There is shaving (I dont like shaved male legs, I want them hairy). He is now sleeping in his nightdress and underpants every night locking the door to our bedroom so that the children won’t come in and see him dressed like that. And if he accidently leaves his tranny clothes to be found he can always say that they are mine. What do (or did) you tell your children if they found something you would never put on? Let them belive it’s your slutty clothes or just tell them they aren’t yours?
Over the years I have slowly being pushed in to a role I don’t want, I don’t see myself as how he descibes me. He talks about me as a husbandwife, meaning I have masculine appearance, that I’m not acting female enough (I don’t wear make up every day because I’m working from home, I wear high heals only randomly on occasion). He says I’m the head of the family when everything is still about him and his oppinions and that he gets to decide (can the girls bake, home-coming times etc). I’m a woman, I like being one. And I hoped for a relationship where man and woman were equal. He has no understanding why I don’t feel ok with this whole sh*t.
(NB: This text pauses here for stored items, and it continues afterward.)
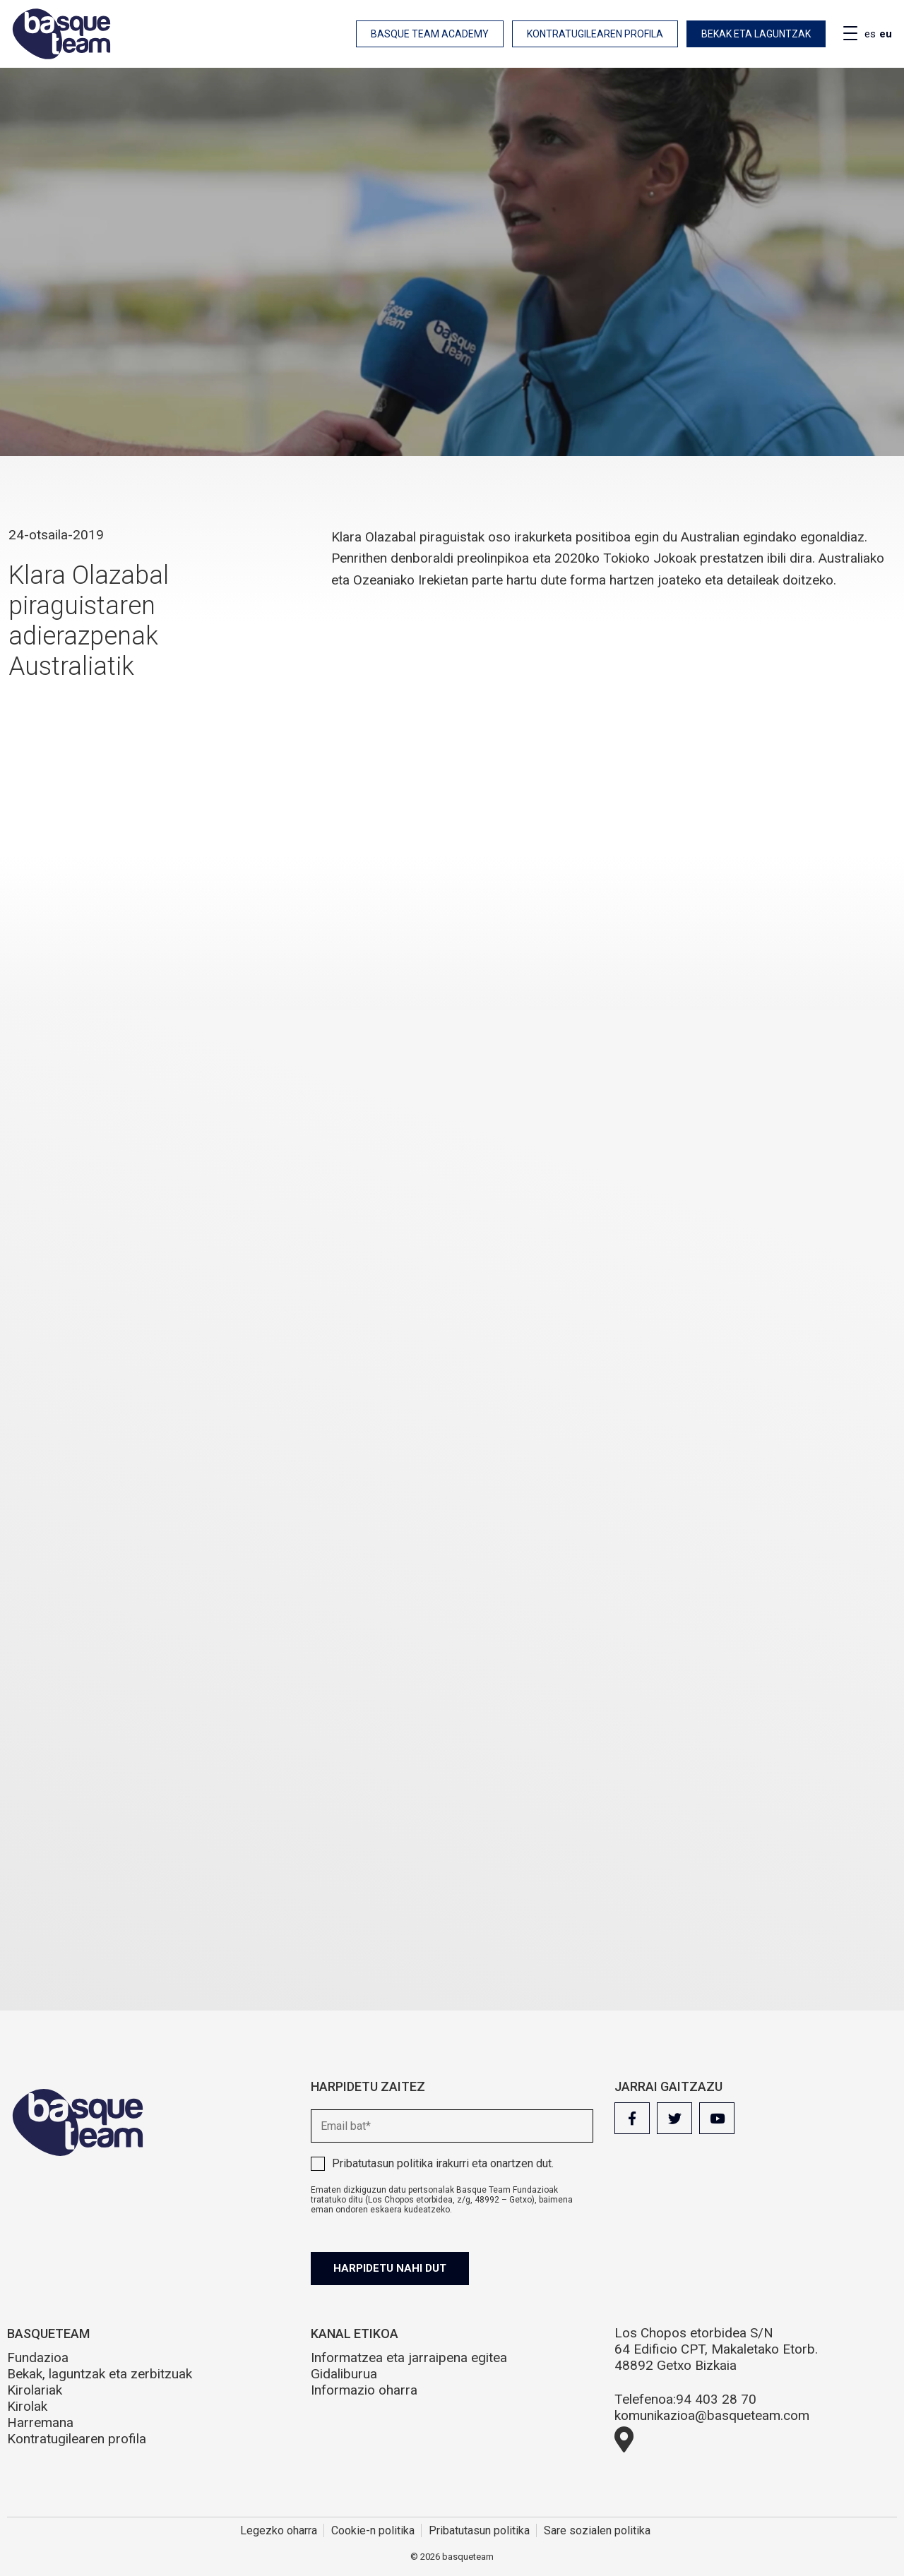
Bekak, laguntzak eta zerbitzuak (99, 2374)
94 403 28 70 (716, 2399)
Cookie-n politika (373, 2530)
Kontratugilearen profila (595, 34)
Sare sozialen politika (597, 2530)
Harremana (40, 2422)
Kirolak (27, 2406)
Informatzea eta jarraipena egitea (409, 2357)
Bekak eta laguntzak (756, 34)
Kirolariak (34, 2390)
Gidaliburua (344, 2374)
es (870, 34)
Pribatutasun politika (382, 2163)
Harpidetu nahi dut (389, 2268)
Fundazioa (38, 2357)
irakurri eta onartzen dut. (443, 2163)
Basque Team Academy (430, 34)
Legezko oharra (278, 2530)
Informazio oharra (364, 2390)
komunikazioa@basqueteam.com (711, 2415)
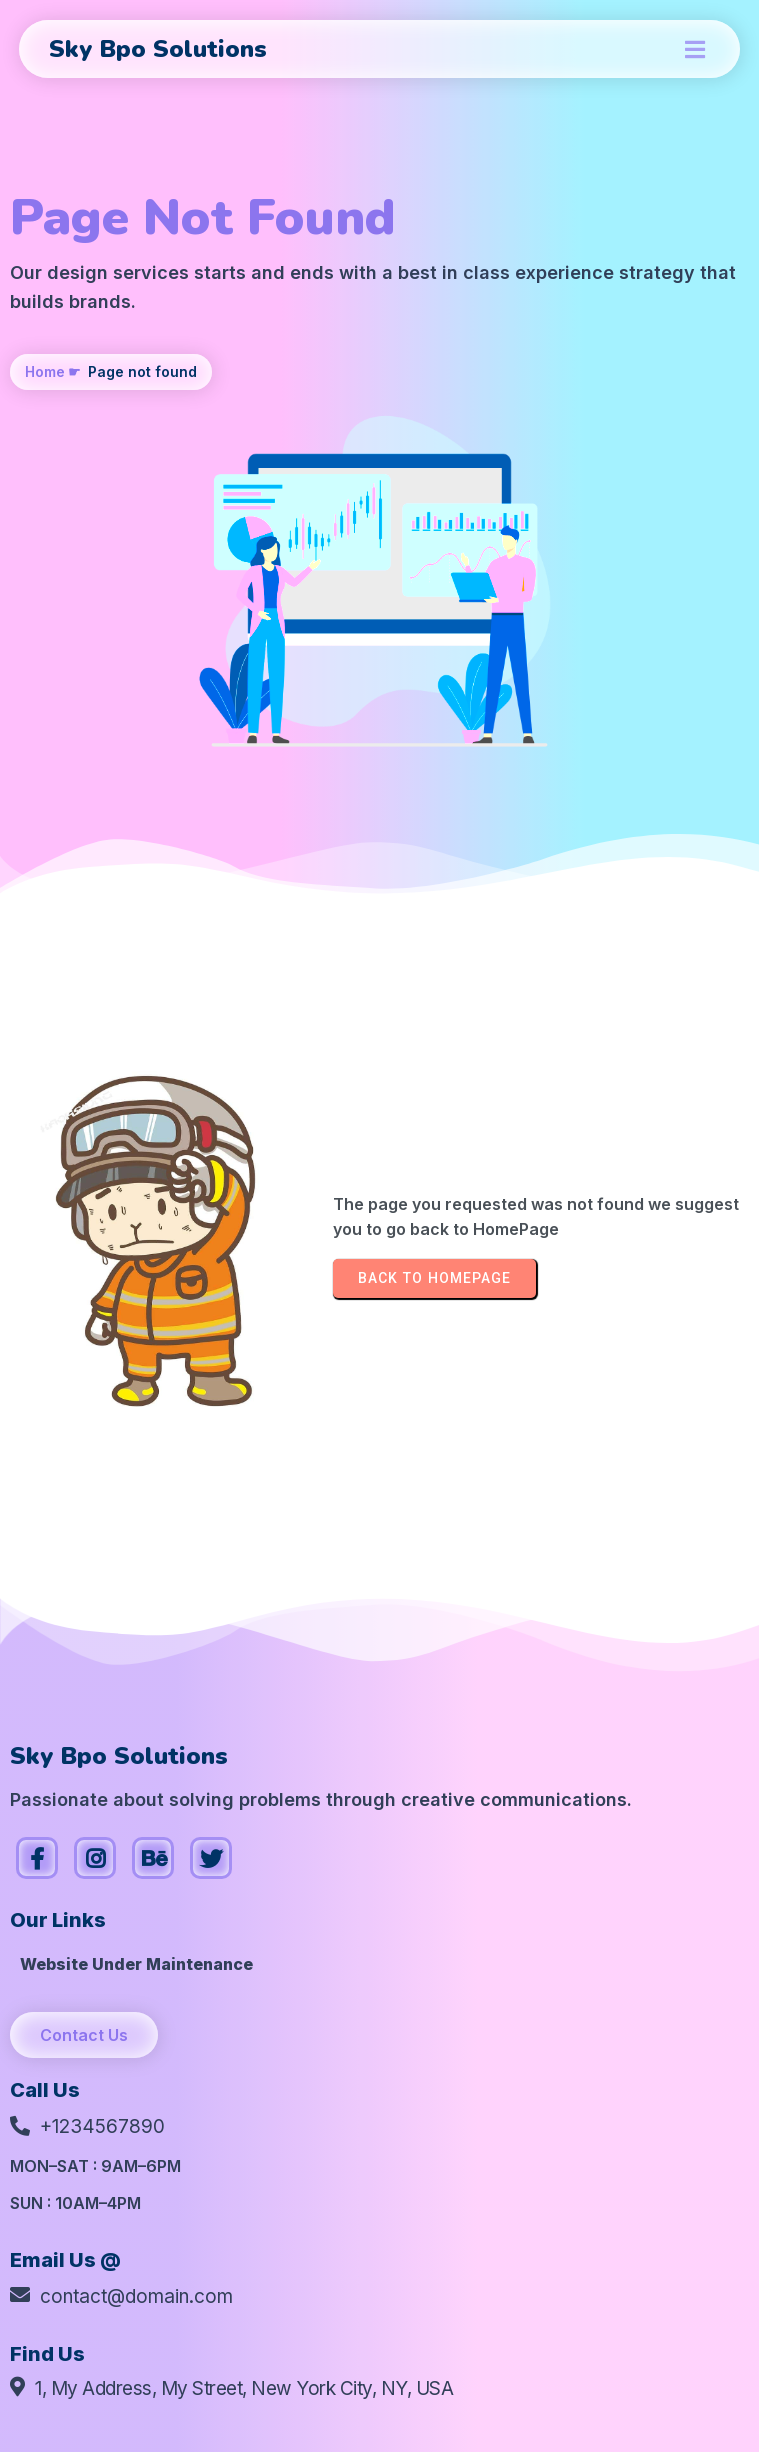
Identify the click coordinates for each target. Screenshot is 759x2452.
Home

And then it hit me last week. I really, really don’t want this and I don’t need to take it. I don’t want a man in womens clothes sleeping next to me. I feel like he’s locking me in every night when he locks the door and changes his clothes. He has forced me to silence because I can’t talk to others about this, it’s his secret. I feel my heart racing in the evening and have the feeling that I can’t breathe. I know, anxiety (have a doctor’s appontment booked).
I got out on the web and nowhere to be found was the support for us who don’t want to stay married. Only stories about how everyone lives happily ever after in these new roles. Was I the ONLY one who didn’t want to stay married!?
I wasn’t. I found you.
So I have a plan. I’m going on a trip next week without my husband. After that I will tell him that I want a divorce and take it from there. It won’t be easy selling the house and moving apart (or living together when not being together, we need to sell first to afford to move), but I need space. I need to be able to breath. And sleep without locked doors.
I don’t know how he will react. By anger or by tears. I don’t know if he will make this house selling easy or hard. I asume he won’t do a thing and forcing me to do all the practical work because he doesn’t want to live in an apartment and he can’t afford a house by his own. So I bet it will be a long, hard and cold winter.
I would like to know, did you tell any of your friends that your men cross-dressed and how did you cope with the secret you were forced into? Is it ok to say to your friends why you are getting a divorce or is it his little secret you have to carry with him?